[Saved entries]
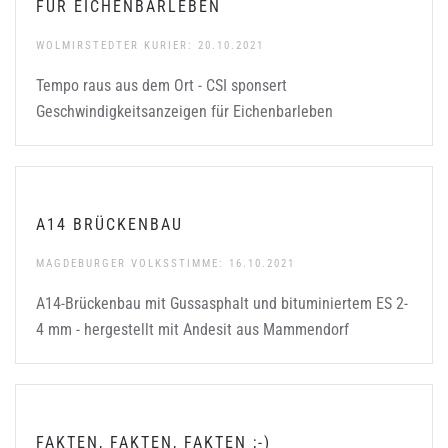
FÜR EICHENBARLEBEN
WOLMIRSTEDTER KURIER: 20.10.2021
Tempo raus aus dem Ort - CSI sponsert
Geschwindigkeitsanzeigen für Eichenbarleben
A14 BRÜCKENBAU
MAGDEBURGER VOLKSSTIMME: 16.10.2021
A14-Brückenbau mit Gussasphalt und bituminiertem ES 2-
4 mm - hergestellt mit Andesit aus Mammendorf
FAKTEN, FAKTEN, FAKTEN ;-)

### What the task asks
Only the lines from the one with "Tempo raus aus dem Ort - CSI sponsert" through the end of the data belong in the answer, each reproduced exactly.

### Expected answer
Tempo raus aus dem Ort - CSI sponsert
Geschwindigkeitsanzeigen für Eichenbarleben
A14 BRÜCKENBAU
MAGDEBURGER VOLKSSTIMME: 16.10.2021
A14-Brückenbau mit Gussasphalt und bituminiertem ES 2-
4 mm - hergestellt mit Andesit aus Mammendorf
FAKTEN, FAKTEN, FAKTEN ;-)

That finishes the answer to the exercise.